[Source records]

*** Begin section ***

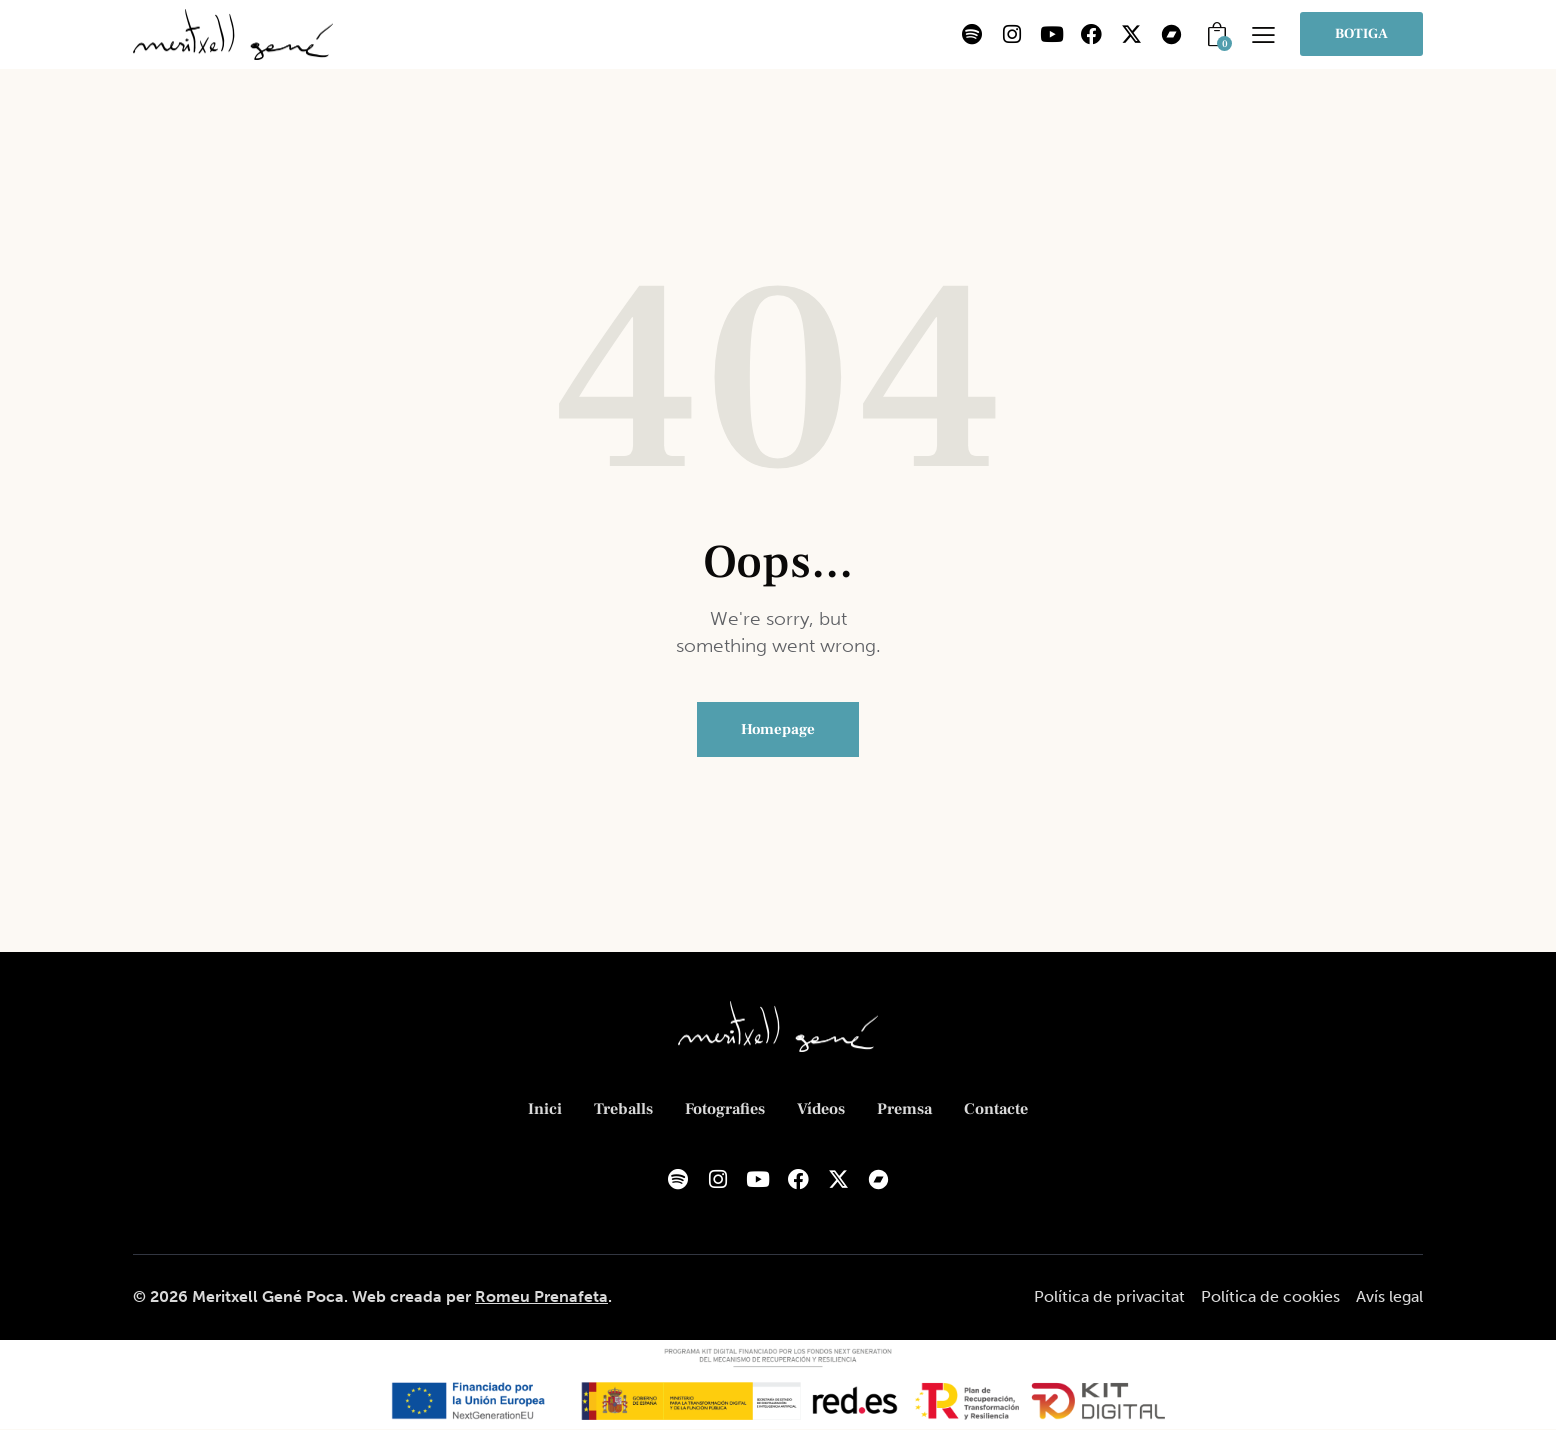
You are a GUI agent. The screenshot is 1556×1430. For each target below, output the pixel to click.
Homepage (778, 729)
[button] (1263, 34)
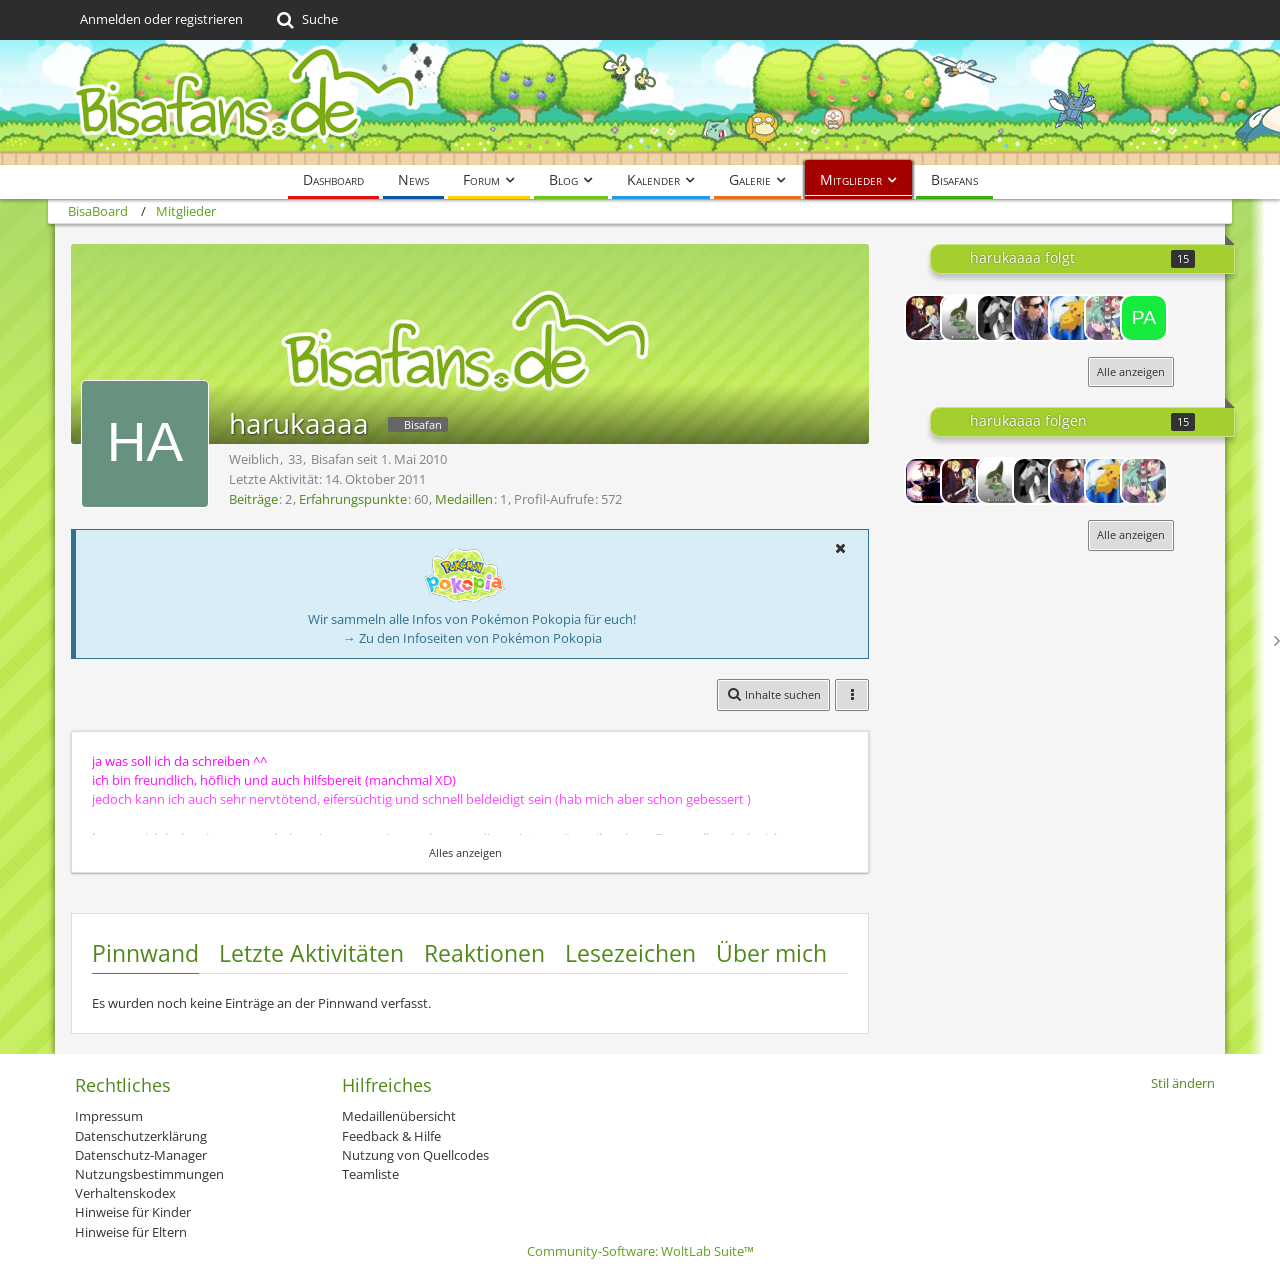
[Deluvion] (1036, 318)
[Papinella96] (1144, 318)
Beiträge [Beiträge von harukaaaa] (253, 499)
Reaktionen (484, 953)
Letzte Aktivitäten (311, 953)
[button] (840, 548)
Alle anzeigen (1131, 371)
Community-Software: (640, 1251)
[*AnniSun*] (1000, 318)
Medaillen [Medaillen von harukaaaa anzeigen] (464, 499)
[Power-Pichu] (1072, 318)
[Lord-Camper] (928, 481)
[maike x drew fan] (1108, 318)
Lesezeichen (630, 953)
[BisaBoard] (640, 102)
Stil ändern (1183, 1083)
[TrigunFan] (964, 318)
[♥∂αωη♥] (928, 318)
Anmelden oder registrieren (161, 19)
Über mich (771, 953)
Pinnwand (145, 953)
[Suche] (305, 20)
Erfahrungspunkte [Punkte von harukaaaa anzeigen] (353, 499)
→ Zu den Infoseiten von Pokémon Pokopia (472, 638)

*** End section ***

**Task goal**
Could you copy exactly the lines from the one containing "Über mich (771, 953)" through the end of the records above, and nothing more?

**Answer to this exercise**
Über mich (771, 953)
Pinnwand (145, 953)
[Suche] (305, 20)
Erfahrungspunkte [Punkte von harukaaaa anzeigen] (353, 499)
→ Zu den Infoseiten von Pokémon Pokopia (472, 638)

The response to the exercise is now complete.